INFORMATION PROVIDED section start

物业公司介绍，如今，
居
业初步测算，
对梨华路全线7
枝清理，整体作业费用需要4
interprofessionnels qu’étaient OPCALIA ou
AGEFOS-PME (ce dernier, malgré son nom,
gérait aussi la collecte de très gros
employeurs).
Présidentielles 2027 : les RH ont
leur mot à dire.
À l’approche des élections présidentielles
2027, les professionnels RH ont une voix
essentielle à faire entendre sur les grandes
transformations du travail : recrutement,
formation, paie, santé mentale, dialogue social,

INFORMATION PROVIDED section end
INFORMATION PROVIDED section start

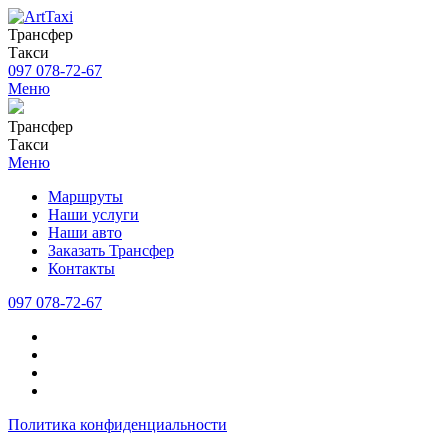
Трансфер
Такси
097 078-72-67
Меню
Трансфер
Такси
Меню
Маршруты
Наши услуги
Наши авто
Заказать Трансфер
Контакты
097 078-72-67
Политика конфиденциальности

INFORMATION PROVIDED section end

ACTION ITEM: Of all the entries above, retype exactly the lines from the line with "Заказать Трансфер" to the line with "Политика конфиденциальности", both included, and no others.

REPLY:
Заказать Трансфер
Контакты
097 078-72-67
Политика конфиденциальности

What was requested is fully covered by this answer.